Initial review of studies
The initial database was compiled, and all duplicate articles were eliminated. We screened these citations depending on title, abstract and the relevant studies for inclusion based on the criteria identified previously. Only after assessment of the full-text articles by two authors, the studies were finally selected for inclusion in the review. Any disagreement was resolved by discussion between two authors.
Data abstraction
The data of initial review were recorded on a standard data extraction form by both the authors independently. The following items were extracted: (1) publication details (title, authors, years and other citation details, including geographic locale); (2) type of study (clinical trial or review); (3) treatment details, (chemotherapy or radiotherapy); (4) patients details (number, sex ratio, age, weight, KPS); (5) dosage and duration of GM-CSF; (6) sources of medication; and (7) clinical response and toxic or side effects, if any.

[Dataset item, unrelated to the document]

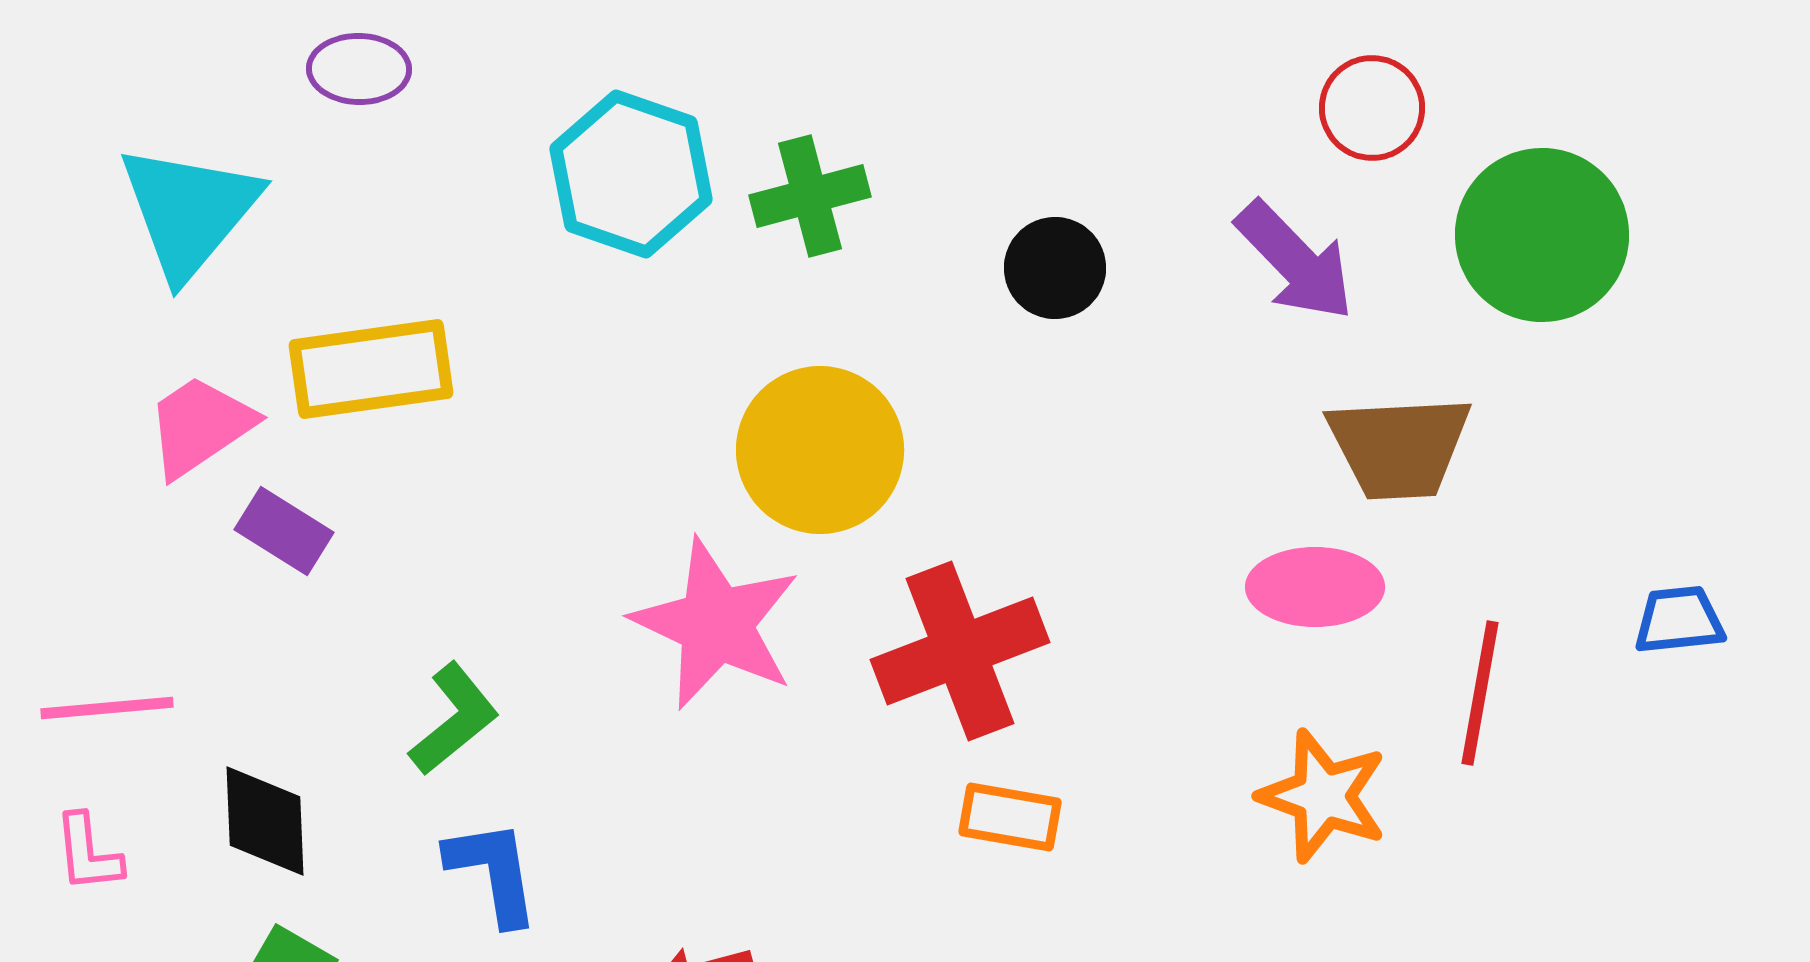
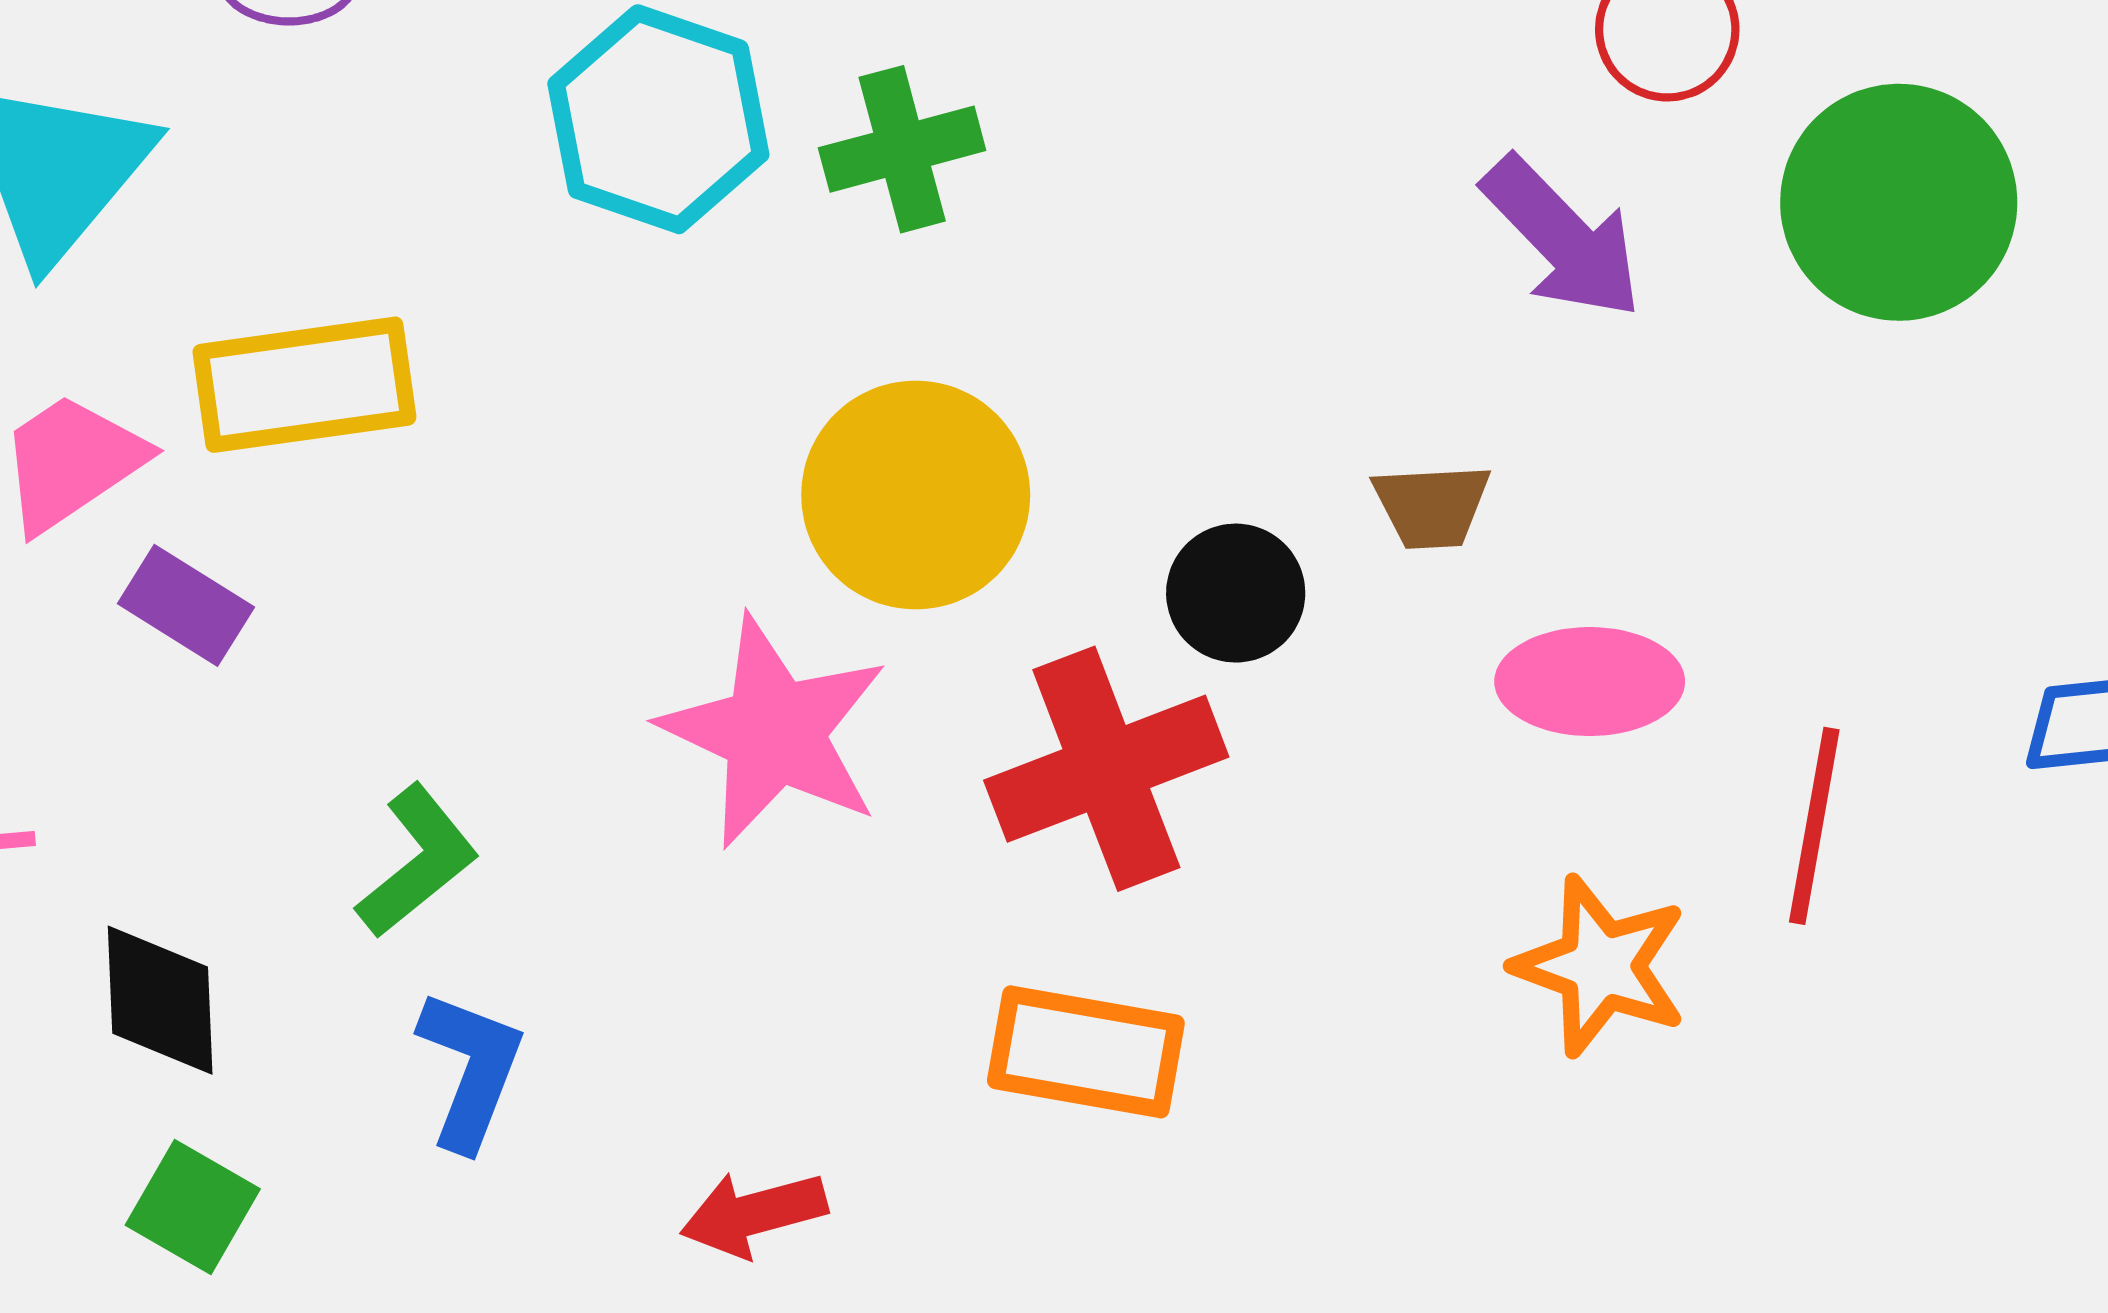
black circle: (1055, 268) -> (1236, 593), moved
brown trapezoid: (1399, 447) -> (1432, 506), moved, size x0.6
orange rectangle: (1010, 817) -> (1086, 1052), moved, size x1.4
blue L-shape: (493, 872) -> (471, 1070), turned 30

Assessment of study quality
The CONSORT 2010 checklist (25 items) was used to assess the reporting quality of eligible studies. According to this checklist, two authors assessed the reporting quality, respectively. Every 25 items had one common criterion, including “yes”, “no” and “I”. They represented “adequately reported”, “Not reported” and “partially reported, but insufficient”, respectively. Besides, “unable to judge” represented if there was lacking information regarding the item. Any disagreement was resolved by discussion between the two authors.
Statistical analysis
Cochran’s Q test and Higgins’ I2 statistics were used to making homogeneity test for eligible studies. A P-value ≤ 0.1 and/or I2 ≥ 50% indicated significant heterogeneity, the data should be calculated by the random-effect model. Accordingly A P-value > 0.1 and/or I2 < 50% indicated significant homogeneity, the data should be calculated by fixed-effect model [40]. Standard mean differences (SMD) and pooled risk ratios (RR) with 95% confidence intervals (95% CI) were used to evaluate the association of GM-CSF with hematologic indexes and complications, respectively. The Z test was used in effect comparison between experimental and control. A P-value < 0.05 in the Z test for pooled RR, or no overlap of the 95% CI with 1 was considered statistically significant. And the publication bias was assessed by visual inspection of funnel plots. All data analyses were performed by using Review Manager 5.3 (Cochrane Collaboration, London, UK) and adhered to the PRISMA guidelines.
CONFLICTS OF INTEREST
All the authors declare to have no conflicts of interest.
FUNDING
This study was supported by grants from the National Key R&D Program by of China (2016YFC0902702, 2017YFA0104301, 2017YFA0506002), the Chinese National Natural Sciences Foundation (81630092, 81421091).